**What is needed:** Excluding pictures, what does the listing below contain from the line with "И началась она, ее" up to and including the line with "stă tapetă este", word for word?

**Information given:**
§

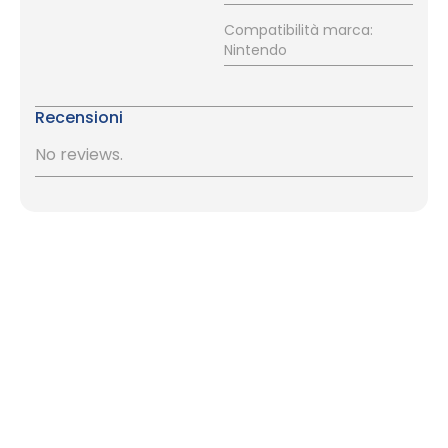
Compatibilità marca:
Nintendo
Recensioni
No reviews.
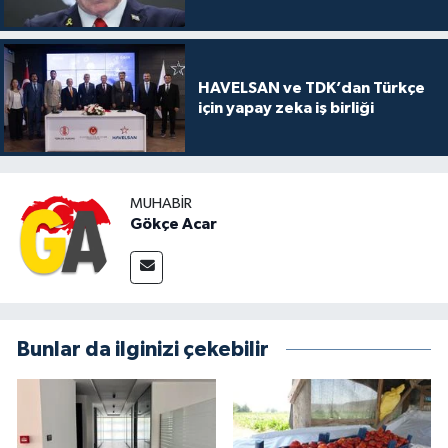
HAVELSAN ve TDK’dan Türkçe
için yapay zeka iş birliği
MUHABIR
Gökçe Acar
Bunlar da ilginizi çekebilir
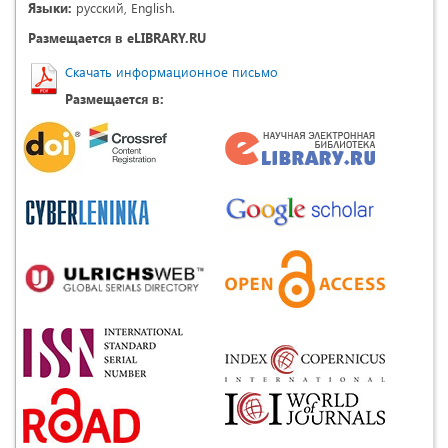
Языки:
русский, English.
Размещается в eLIBRARY.RU
Скачать информационное письмо
Размещается в:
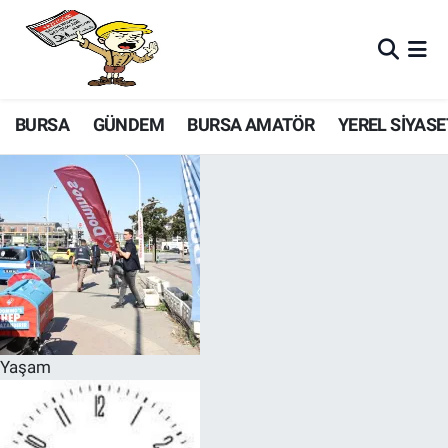
BURSA
GÜNDEM
BURSA AMATÖR
YEREL SİYASE
Yaşam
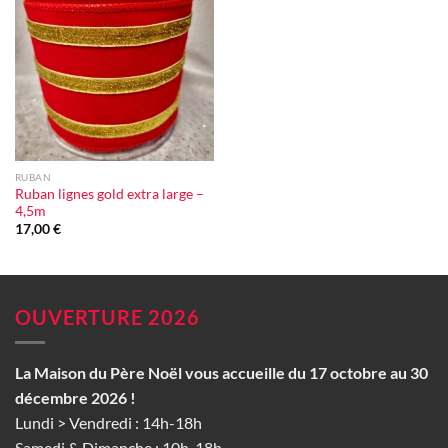
Ajouter
à la liste
d'envie
RUBAN
Ruban lignes gold extra large –
4,5m
17,00
€
OUVERTURE 2026
La Maison du Père Noël vous accueille du 17 octobre au 30
décembre 2026 !
Lundi > Vendredi : 14h-18h
Samedi & Dimanche : 10h-18h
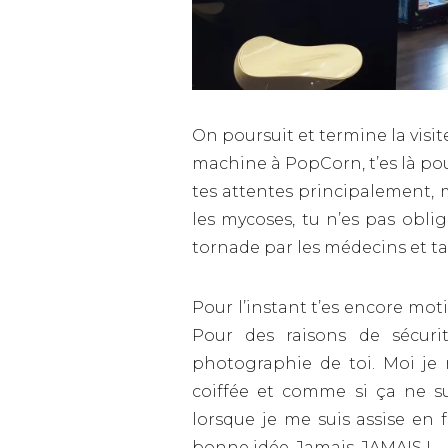
On poursuit et termine la visi
machine à PopCorn, t’es là pou
tes attentes principalement,
les mycoses, tu n’es pas obli
tornade par les médecins et ta 
Pour l’instant t’es encore moti
Pour des raisons de sécur
photographie de toi. Moi je n
coiffée et comme si ça ne su
lorsque je me suis assise en 
bonne idée. Jamais. JAMAIS !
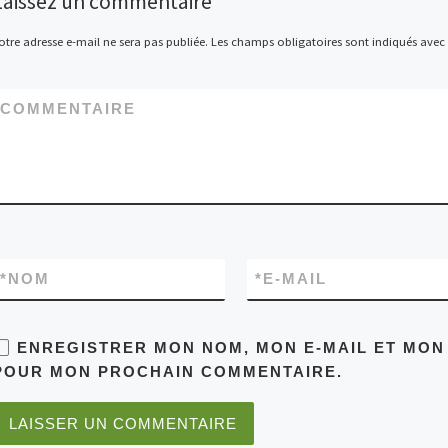
Laissez un commentaire
otre adresse e-mail ne sera pas publiée.
Les champs obligatoires sont indiqués avec
COMMENTAIRE
*
NOM
*
E-MAIL
ENREGISTRER MON NOM, MON E-MAIL ET MON 
POUR MON PROCHAIN COMMENTAIRE.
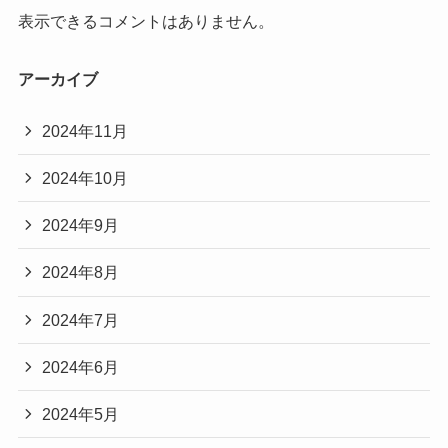
表示できるコメントはありません。
アーカイブ
2024年11月
2024年10月
2024年9月
2024年8月
2024年7月
2024年6月
2024年5月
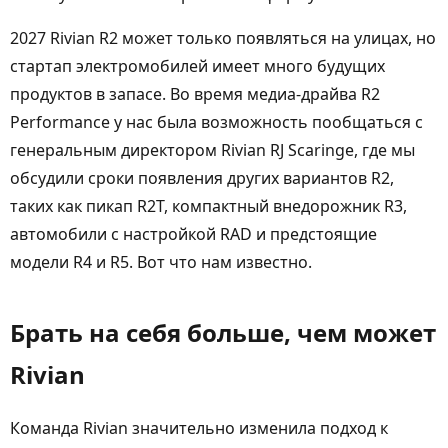
2027 Rivian R2 может только появляться на улицах, но
стартап электромобилей имеет много будущих
продуктов в запасе. Во время медиа-драйва R2
Performance у нас была возможность пообщаться с
генеральным директором Rivian RJ Scaringe, где мы
обсудили сроки появления других вариантов R2,
таких как пикап R2T, компактный внедорожник R3,
автомобили с настройкой RAD и предстоящие
модели R4 и R5. Вот что нам известно.
Брать на себя больше, чем может
Rivian
Команда Rivian значительно изменила подход к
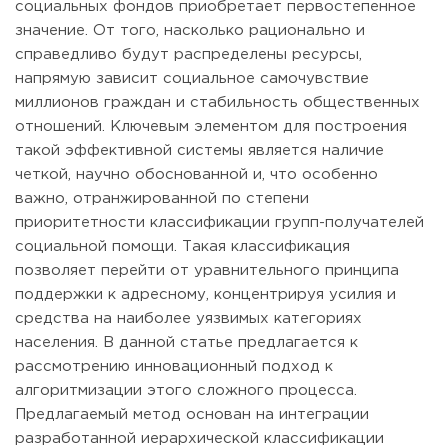
социальных фондов приобретает первостепенное
значение. От того, насколько рационально и
справедливо будут распределены ресурсы,
напрямую зависит социальное самочувствие
миллионов граждан и стабильность общественных
отношений. Ключевым элементом для построения
такой эффективной системы является наличие
четкой, научно обоснованной и, что особенно
важно, отранжированной по степени
приоритетности классификации групп-получателей
социальной помощи. Такая классификация
позволяет перейти от уравнительного принципа
поддержки к адресному, концентрируя усилия и
средства на наиболее уязвимых категориях
населения. В данной статье предлагается к
рассмотрению инновационный подход к
алгоритмизации этого сложного процесса.
Предлагаемый метод основан на интеграции
разработанной иерархической классификации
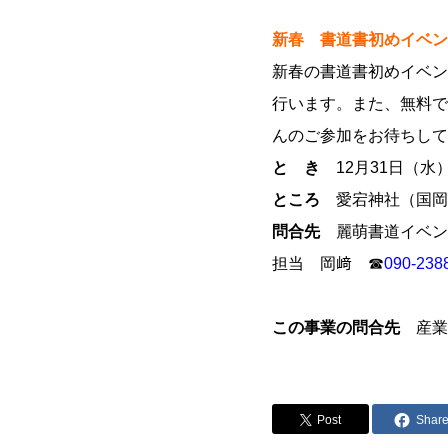
新春 書道書初めイベン
新春の書道書初めイベン
行います。また、無料で
んのご参加をお待ちして
と き
12月31日（水）
ところ
愛宕神社（国岡
問合先
麗萌書道イベン
担当 岡﨑 ☎
090-238
この事業の問合先
産業
Post
Shar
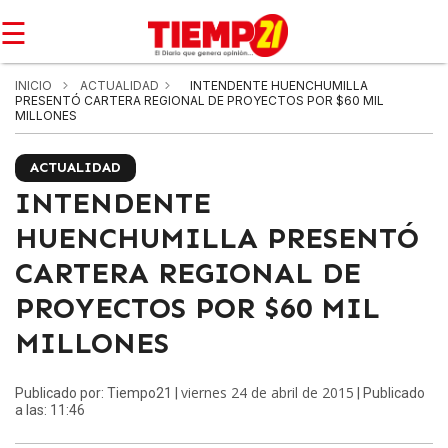
☰
INICIO
ACTUALIDAD
INTENDENTE HUENCHUMILLA
PRESENTÓ CARTERA REGIONAL DE PROYECTOS POR $60 MIL
MILLONES
ACTUALIDAD
INTENDENTE
HUENCHUMILLA PRESENTÓ
CARTERA REGIONAL DE
PROYECTOS POR $60 MIL
MILLONES
viernes 24 de abril de 2015
Publicado por: Tiempo21 |
| Publicado
a las: 11:46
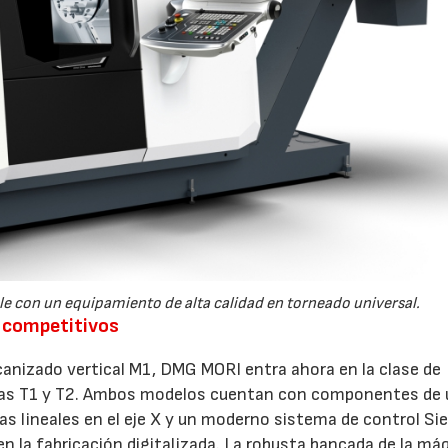
e con un equipamiento de alta calidad en torneado universal.
s competitivos
anizado vertical M1, DMG MORI entra ahora en la clase de
evas T1 y T2. Ambos modelos cuentan con componentes de 
las lineales en el eje X y un moderno sistema de control S
n la fabricación digitalizada. La robusta bancada de la má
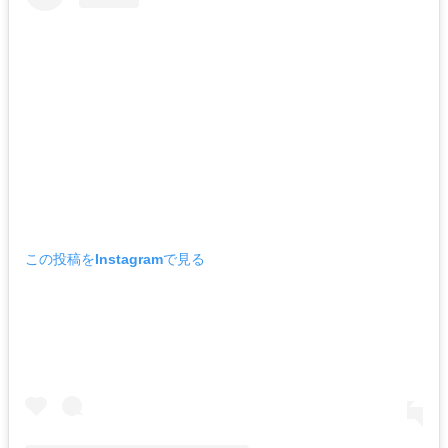
この投稿をInstagramで見る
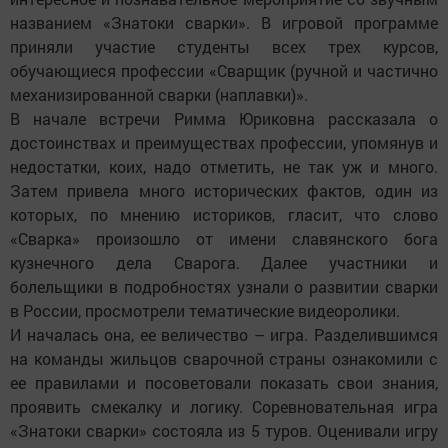
названием «Знатоки сварки». В игровой программе
приняли участие студенты всех трех курсов,
обучающиеся профессии «Сварщик (ручной и частично
механизированной сварки (наплавки)».
В начале встречи Римма Юриковна рассказала о
достоинствах и преимуществах профессии, упомянув и
недостатки, коих, надо отметить, не так уж и много.
Затем привела много исторических фактов, один из
которых, по мнению историков, гласит, что слово
«Сварка» произошло от имени славянского бога
кузнечного дела Сварога. Далее участники и
болельщики в подробностях узнали о развитии сварки
в России, просмотрели тематические видеоролики.
И началась она, ее величество – игра. Разделившимся
на команды жильцов сварочной страны ознакомили с
ее правилами и посоветовали показать свои знания,
проявить смекалку и логику. Соревновательная игра
«Знатоки сварки» состояла из 5 туров. Оценивали игру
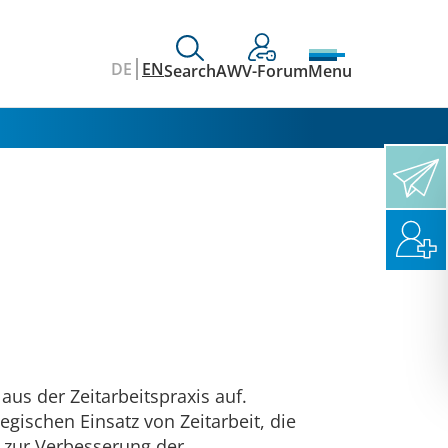
DE
EN
Search
AWV-Forum
Menu
aus der Zeitarbeitspraxis auf.
gischen Einsatz von Zeitarbeit, die
zur Verbesserung der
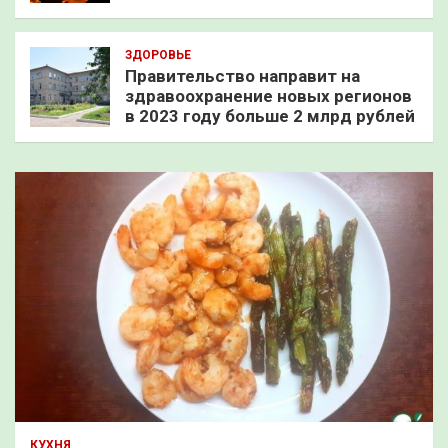
ЗДОРОВЬЕ
Правительство направит на
здравоохранение новых регионов
в 2023 году больше 2 млрд рублей
КУХНЯ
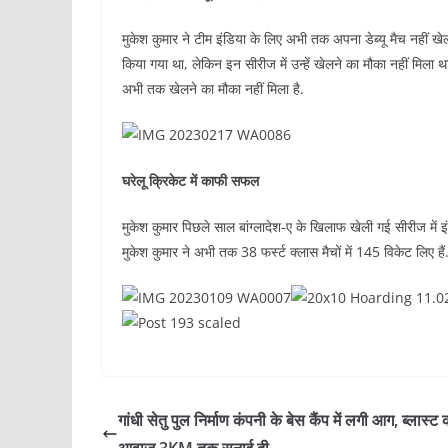
मुकेश कुमार ने टीम इंडिया के लिए अभी तक अपना डेब्यू मैच नहीं खेला
किया गया था, लेकिन इन सीरीज में उन्हें खेलने का मौका नहीं मिला था. 
अभी तक खेलने का मौका नहीं मिला है.
घरेलू क्रिकेट में काफी सफल
मुकेश कुमार पिछले साल बांग्लादेश-ए के खिलाफ खेली गई सीरीज में इंडिय
मुकेश कुमार ने अभी तक 38 फर्स्ट क्लास मैचों में 145 विकेट लिए हैं. 
गांधी सेतु पुल निर्माण कंपनी के बेस कैंप में लगी आग, ब्लास्ट 
आवाज 3KM तक सुनाई दी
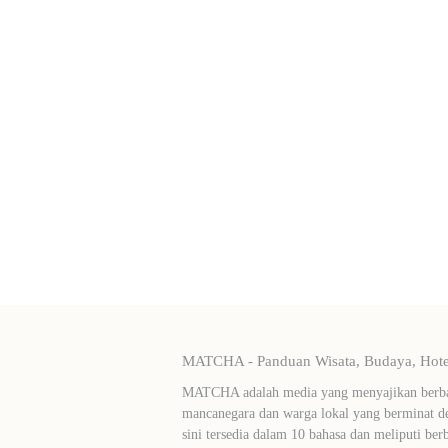
MATCHA - Panduan Wisata, Budaya, Hotel
MATCHA adalah media yang menyajikan berbag
mancanegara dan warga lokal yang berminat de
sini tersedia dalam 10 bahasa dan meliputi ber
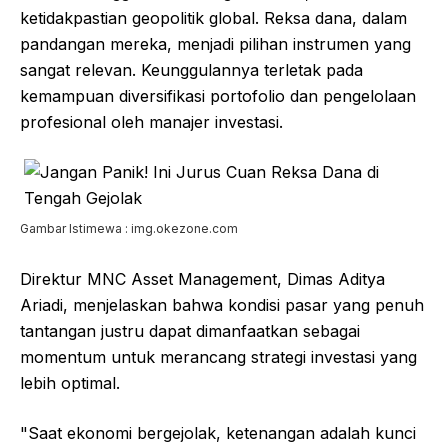
ketidakpastian geopolitik global. Reksa dana, dalam
pandangan mereka, menjadi pilihan instrumen yang
sangat relevan. Keunggulannya terletak pada
kemampuan diversifikasi portofolio dan pengelolaan
profesional oleh manajer investasi.
Gambar Istimewa : img.okezone.com
Direktur MNC Asset Management, Dimas Aditya
Ariadi, menjelaskan bahwa kondisi pasar yang penuh
tantangan justru dapat dimanfaatkan sebagai
momentum untuk merancang strategi investasi yang
lebih optimal.
"Saat ekonomi bergejolak, ketenangan adalah kunci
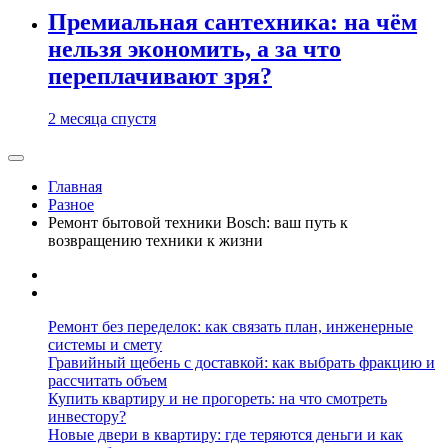
Премиальная сантехника: на чём
нельзя экономить, а за что
переплачивают зря?
2 месяца спустя
Главная
Разное
Ремонт бытовой техники Bosch: ваш путь к
возвращению техники к жизни
Ремонт без переделок: как связать план, инженерные
системы и смету
Гравийный щебень с доставкой: как выбрать фракцию и
рассчитать объем
Купить квартиру и не прогореть: на что смотреть
инвестору?
Новые двери в квартиру: где теряются деньги и как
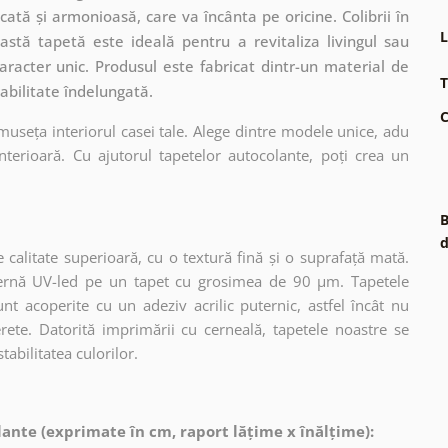
tă și armonioasă, care va încânta pe oricine. Colibrii în
L
stă tapetă este ideală pentru a revitaliza livingul sau
racter unic. Produsul este fabricat dintr-un material de
T
rabilitate îndelungată.
C
museța interiorul casei tale. Alege dintre modele unice, adu
terioară. Cu ajutorul tapetelor autocolante, poți crea un
B
d
 calitate superioară, cu o textură fină și o suprafață mată.
dernă UV-led pe un tapet cu grosimea de 90 µm. Tapetele
nt acoperite cu un adeziv acrilic puternic, astfel încât nu
erete. Datorită imprimării cu cerneală, tapetele noastre se
tabilitatea culorilor.
ante (exprimate în cm, raport lățime x înălțime):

§

**Response below:**
И началась она, ее величество – игра. Разделившимся
на команды жильцов сварочной страны ознакомили с
ее правилами и посоветовали показать свои знания,
проявить смекалку и логику. Соревновательная игра
«Знатоки сварки» состояла из 5 туров. Оценивали игру
DE
EN
Search
AWV-Forum
Menu
aus der Zeitarbeitspraxis auf.
gischen Einsatz von Zeitarbeit, die
zur Verbesserung der
ЗДОРОВЬЕ
Правительство направит на
здравоохранение новых регионов
в 2023 году больше 2 млрд рублей
КУХНЯ
मुकेश कुमार ने टीम इंडिया के लिए अभी तक अपना डेब्यू मैच नहीं खेला
किया गया था, लेकिन इन सीरीज में उन्हें खेलने का मौका नहीं मिला था. 
अभी तक खेलने का मौका नहीं मिला है.
घरेलू क्रिकेट में काफी सफल
मुकेश कुमार पिछले साल बांग्लादेश-ए के खिलाफ खेली गई सीरीज में इंडिय
मुकेश कुमार ने अभी तक 38 फर्स्ट क्लास मैचों में 145 विकेट लिए हैं. 
गांधी सेतु पुल निर्माण कंपनी के बेस कैंप में लगी आग, ब्लास्ट 
आवाज 3KM तक सुनाई दी
MATCHA - Panduan Wisata, Budaya, Hotel
MATCHA adalah media yang menyajikan berbag
mancanegara dan warga lokal yang berminat de
sini tersedia dalam 10 bahasa dan meliputi ber
ketidakpastian geopolitik global. Reksa dana, dalam
pandangan mereka, menjadi pilihan instrumen yang
sangat relevan. Keunggulannya terletak pada
kemampuan diversifikasi portofolio dan pengelolaan
profesional oleh manajer investasi.
Gambar Istimewa : img.okezone.com
Direktur MNC Asset Management, Dimas Aditya
Ariadi, menjelaskan bahwa kondisi pasar yang penuh
tantangan justru dapat dimanfaatkan sebagai
momentum untuk merancang strategi investasi yang
lebih optimal.
"Saat ekonomi bergejolak, ketenangan adalah kunci
Премиальная сантехника: на чём
нельзя экономить, а за что
переплачивают зря?
2 месяца спустя
Главная
Разное
Ремонт бытовой техники Bosch: ваш путь к
возвращению техники к жизни
Ремонт без переделок: как связать план, инженерные
системы и смету
Гравийный щебень с доставкой: как выбрать фракцию и
рассчитать объем
Купить квартиру и не прогореть: на что смотреть
инвестору?
Новые двери в квартиру: где теряются деньги и как
tă și armonioasă, care va încânta pe oricine. Colibrii în
L
stă tapetă este ideală pentru a revitaliza livingul sau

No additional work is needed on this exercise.